**Task statement:**
Produce a verbatim copy of the records, and keep the images out of it.

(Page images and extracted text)
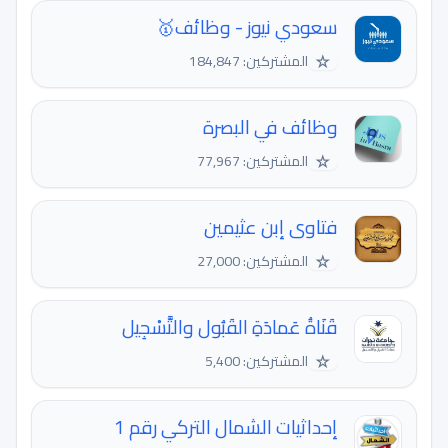
سعودي نيوز - وظائف🥇
☆
المشتركين: 184,847
وظائف في البصرة
☆
المشتركين: 77,967
فتاوى إبن عثيمين
☆
المشتركين: 27,000
قَنَاةُ عَمادَةِ القَبُول والتَّسْجِيل
☆
المشتركين: 5,400
إحداثيات الشمال التركي رقم 1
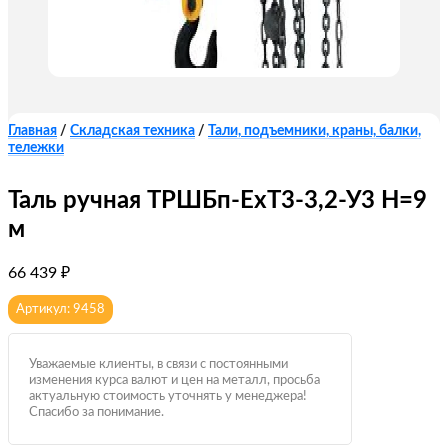
Главная
/
Складская техника
/
Тали, подъемники, краны, балки,
тележки
Таль ручная ТРШБп-ЕхТ3-3,2-У3 Н=9
м
66 439
₽
Артикул: 9458
Уважаемые клиенты, в связи с постоянными
изменения курса валют и цен на металл, просьба
актуальную стоимость уточнять у менеджера!
Спасибо за понимание.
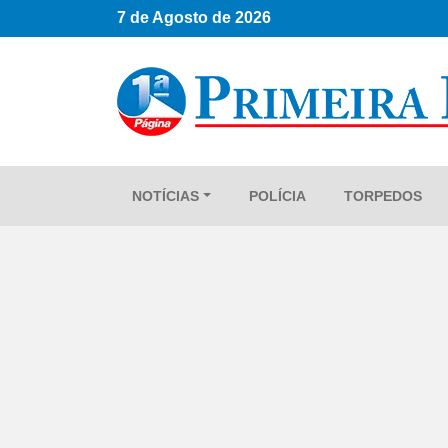
7 de Agosto de 2026
NOTÍCIAS
POLÍCIA
TORPEDOS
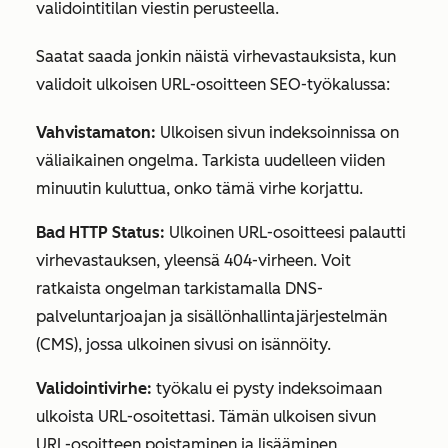
validointitilan viestin perusteella.
Saatat saada jonkin näistä virhevastauksista, kun
validoit ulkoisen URL-osoitteen SEO-työkalussa:
Vahvistamaton:
Ulkoisen sivun indeksoinnissa on
väliaikainen ongelma. Tarkista uudelleen viiden
minuutin kuluttua, onko tämä virhe korjattu.
Bad HTTP Status:
Ulkoinen URL-osoitteesi palautti
virhevastauksen, yleensä 404-virheen. Voit
ratkaista ongelman tarkistamalla DNS-
palveluntarjoajan ja sisällönhallintajärjestelmän
(CMS), jossa ulkoinen sivusi on isännöity.
Validointivirhe:
työkalu ei pysty indeksoimaan
ulkoista URL-osoitettasi. Tämän ulkoisen sivun
URL-osoitteen poistaminen ja lisääminen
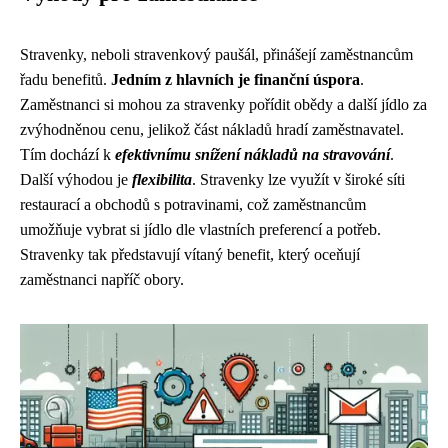
Stravenky, neboli stravenkový paušál, přinášejí zaměstnancům
řadu benefitů.
Jedním z hlavních je finanční úspora
.
Zaměstnanci si mohou za stravenky pořídit obědy a další jídlo za
zvýhodněnou cenu, jelikož část nákladů hradí zaměstnavatel.
Tím dochází k
efektivnímu snížení nákladů na stravování
.
Další výhodou je
flexibilita
. Stravenky lze využít v široké síti
restaurací a obchodů s potravinami, což zaměstnancům
umožňuje vybrat si jídlo dle vlastních preferencí a potřeb.
Stravenky tak představují vítaný benefit, který oceňují
zaměstnanci napříč obory.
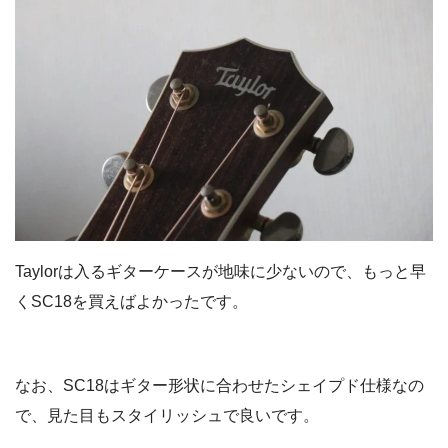
Taylorは入るギターケースが地味に少ないので、もっと早
くSC18を買えばよかったです。
なお、SC18はギター形状に合わせたシェイプド仕様なの
で、見た目もスタイリッシュで良いです。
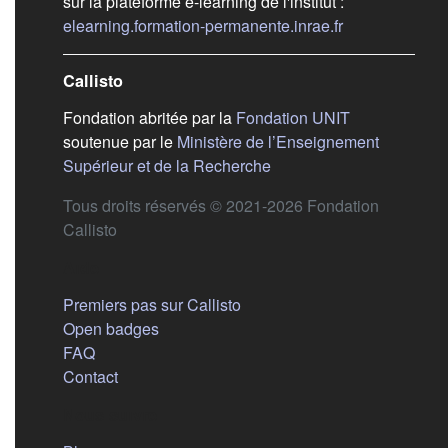
sur la plateforme e-learning de l'institut :
(s'ouvre dans 
elearning.formation-permanente.inrae.fr
Callisto
(s'ouvre dans
Fondation abritée par la
Fondation UNIT
soutenue par le
Ministère de l’Enseignement
(s'ouvre dans un nouvel 
Supérieur et de la Recherche
Tous droits réservés © 2021-2026 Fondation
Callisto
Aide
Premiers pas sur Callisto
Open badges
FAQ
Contact
Nous suivre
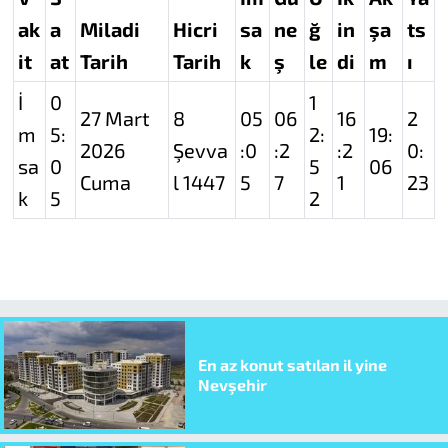
ak
a
Miladi
Hicri
sa
ne
ğ
in
şa
ts
it
at
Tarih
Tarih
k
ş
le
di
m
ı
İ
0
1
27 Mart
8
05
06
16
2
m
5:
2:
19:
2026
Şevva
:0
:2
:2
0:
sa
0
5
06
Cuma
l 1447
5
7
1
23
k
5
2
En az konut satılan il yine
Nevşehir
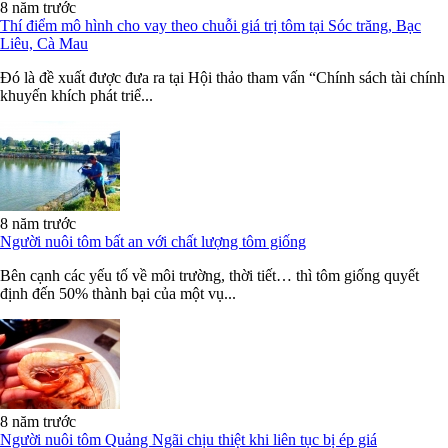
8 năm trước
Thí điểm mô hình cho vay theo chuỗi giá trị tôm tại Sóc trăng, Bạc
Liêu, Cà Mau
Đó là đề xuất được đưa ra tại Hội thảo tham vấn “Chính sách tài chính
khuyến khích phát triể...
8 năm trước
Người nuôi tôm bất an với chất lượng tôm giống
Bên cạnh các yếu tố về môi trường, thời tiết… thì tôm giống quyết
định đến 50% thành bại của một vụ...
8 năm trước
Người nuôi tôm Quảng Ngãi chịu thiệt khi liên tục bị ép giá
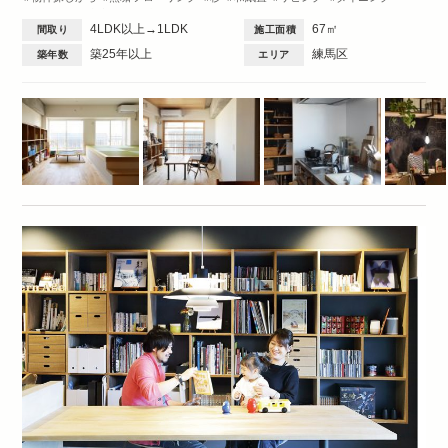
キッチン
小上がり
洗面台
DIY
間取図
Family
1DK・1LDK
4LDK以上→1LDK
67㎡
間取り
施工面積
築25年以上
練馬区
築年数
エリア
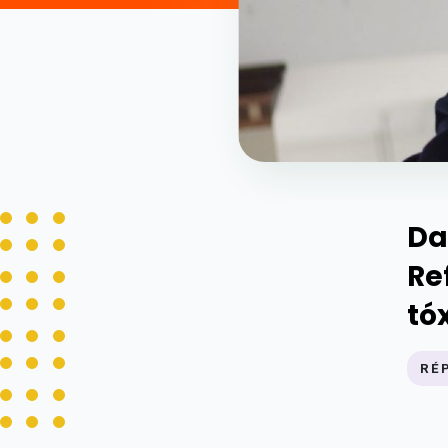
Da
Re
tó
RÉ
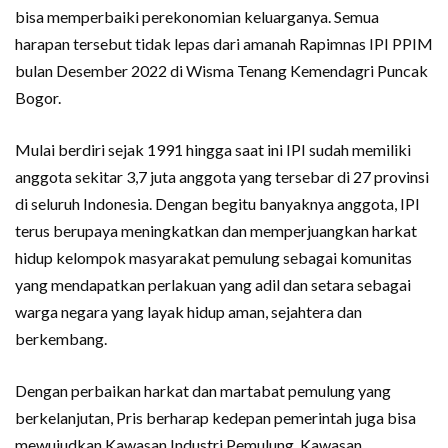
bisa memperbaiki perekonomian keluarganya. Semua
harapan tersebut tidak lepas dari amanah Rapimnas IPI PPIM
bulan Desember 2022 di Wisma Tenang Kemendagri Puncak
Bogor.
Mulai berdiri sejak 1991 hingga saat ini IPI sudah memiliki
anggota sekitar 3,7 juta anggota yang tersebar di 27 provinsi
di seluruh Indonesia. Dengan begitu banyaknya anggota, IPI
terus berupaya meningkatkan dan memperjuangkan harkat
hidup kelompok masyarakat pemulung sebagai komunitas
yang mendapatkan perlakuan yang adil dan setara sebagai
warga negara yang layak hidup aman, sejahtera dan
berkembang.
Dengan perbaikan harkat dan martabat pemulung yang
berkelanjutan, Pris berharap kedepan pemerintah juga bisa
mewujudkan Kawasan Industri Pemulung, Kawasan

**Answer for the task:**
سعودي نيوز - وظائف🥇
☆
المشتركين: 184,847
وظائف في البصرة
☆
المشتركين: 77,967
فتاوى إبن عثيمين
☆
المشتركين: 27,000
قَنَاةُ عَمادَةِ القَبُول والتَّسْجِيل
☆
المشتركين: 5,400
إحداثيات الشمال التركي رقم 1
Главная
/
Складская техника
/
Тали, подъемники, краны, балки,
тележки
Таль ручная ТРШБп-ЕхТ3-3,2-У3 Н=9
м
66 439
₽
Артикул: 9458
Уважаемые клиенты, в связи с постоянными
изменения курса валют и цен на металл, просьба
актуальную стоимость уточнять у менеджера!
Спасибо за понимание.
7 de Agosto de 2026
NOTÍCIAS
POLÍCIA
TORPEDOS
validointitilan viestin perusteella.
Saatat saada jonkin näistä virhevastauksista, kun
validoit ulkoisen URL-osoitteen SEO-työkalussa:
Vahvistamaton:
Ulkoisen sivun indeksoinnissa on
väliaikainen ongelma. Tarkista uudelleen viiden
minuutin kuluttua, onko tämä virhe korjattu.
Bad HTTP Status:
Ulkoinen URL-osoitteesi palautti
virhevastauksen, yleensä 404-virheen. Voit
ratkaista ongelman tarkistamalla DNS-
palveluntarjoajan ja sisällönhallintajärjestelmän
(CMS), jossa ulkoinen sivusi on isännöity.
Validointivirhe:
työkalu ei pysty indeksoimaan
ulkoista URL-osoitettasi. Tämän ulkoisen sivun
URL-osoitteen poistaminen ja lisääminen
Stravenky, neboli stravenkový paušál, přinášejí zaměstnancům
řadu benefitů.
Jedním z hlavních je finanční úspora
.
Zaměstnanci si mohou za stravenky pořídit obědy a další jídlo za
zvýhodněnou cenu, jelikož část nákladů hradí zaměstnavatel.
Tím dochází k
efektivnímu snížení nákladů na stravování
.
Další výhodou je
flexibilita
. Stravenky lze využít v široké síti
restaurací a obchodů s potravinami, což zaměstnancům
umožňuje vybrat si jídlo dle vlastních preferencí a potřeb.
Stravenky tak představují vítaný benefit, který oceňují
zaměstnanci napříč obory.
Taylorは入るギターケースが地味に少ないので、もっと早
くSC18を買えばよかったです。
なお、SC18はギター形状に合わせたシェイプド仕様なの
で、見た目もスタイリッシュで良いです。
sur la plateforme e-learning de l'institut :
(s'ouvre dans 
elearning.formation-permanente.inrae.fr
Callisto
(s'ouvre dans
Fondation abritée par la
Fondation UNIT
soutenue par le
Ministère de l’Enseignement
(s'ouvre dans un nouvel 
Supérieur et de la Recherche
Tous droits réservés © 2021-2026 Fondation
Callisto
Aide
Premiers pas sur Callisto
Open badges
FAQ
Contact
Nous suivre
ak
a
Miladi
Hicri
sa
ne
ğ
in
şa
ts
it
at
Tarih
Tarih
k
ş
le
di
m
ı
İ
0
1
27 Mart
8
05
06
16
2
m
5:
2:
19:
2026
Şevva
:0
:2
:2
0:
sa
0
5
06
Cuma
l 1447
5
7
1
23
k
5
2
En az konut satılan il yine
Nevşehir
8 năm trước
Thí điểm mô hình cho vay theo chuỗi giá trị tôm tại Sóc trăng, Bạc
Liêu, Cà Mau
Đó là đề xuất được đưa ra tại Hội thảo tham vấn “Chính sách tài chính
khuyến khích phát triể...
8 năm trước
Người nuôi tôm bất an với chất lượng tôm giống
Bên cạnh các yếu tố về môi trường, thời tiết… thì tôm giống quyết
định đến 50% thành bại của một vụ...
8 năm trước
Người nuôi tôm Quảng Ngãi chịu thiệt khi liên tục bị ép giá
キッチン
小上がり
洗面台
DIY
間取図
Family
1DK・1LDK
4LDK以上→1LDK
67㎡
間取り
施工面積
築25年以上
練馬区
築年数
エリア
Da
Re
tó
RÉ
bisa memperbaiki perekonomian keluarganya. Semua
harapan tersebut tidak lepas dari amanah Rapimnas IPI PPIM
bulan Desember 2022 di Wisma Tenang Kemendagri Puncak
Bogor.
Mulai berdiri sejak 1991 hingga saat ini IPI sudah memiliki
anggota sekitar 3,7 juta anggota yang tersebar di 27 provinsi
di seluruh Indonesia. Dengan begitu banyaknya anggota, IPI
terus berupaya meningkatkan dan memperjuangkan harkat
hidup kelompok masyarakat pemulung sebagai komunitas
yang mendapatkan perlakuan yang adil dan setara sebagai
warga negara yang layak hidup aman, sejahtera dan
berkembang.
Dengan perbaikan harkat dan martabat pemulung yang
berkelanjutan, Pris berharap kedepan pemerintah juga bisa
mewujudkan Kawasan Industri Pemulung, Kawasan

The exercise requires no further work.